**The problem**
Let the line containing "Menyelenggarakan pesta bukan" serve as the first line of the answer and the final line of the entries as its last, with every line between copied exactly.

Given records section start

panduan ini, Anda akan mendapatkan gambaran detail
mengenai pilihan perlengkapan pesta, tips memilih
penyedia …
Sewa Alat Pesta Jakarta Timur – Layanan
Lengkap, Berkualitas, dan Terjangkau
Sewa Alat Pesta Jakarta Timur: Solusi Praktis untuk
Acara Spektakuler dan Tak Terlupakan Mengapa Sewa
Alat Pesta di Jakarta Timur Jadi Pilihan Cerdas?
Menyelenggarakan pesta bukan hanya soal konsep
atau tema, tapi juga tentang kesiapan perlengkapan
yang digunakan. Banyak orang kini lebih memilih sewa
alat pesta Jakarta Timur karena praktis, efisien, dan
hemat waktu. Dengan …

Given records section end

**Expected output**
Menyelenggarakan pesta bukan hanya soal konsep
atau tema, tapi juga tentang kesiapan perlengkapan
yang digunakan. Banyak orang kini lebih memilih sewa
alat pesta Jakarta Timur karena praktis, efisien, dan
hemat waktu. Dengan …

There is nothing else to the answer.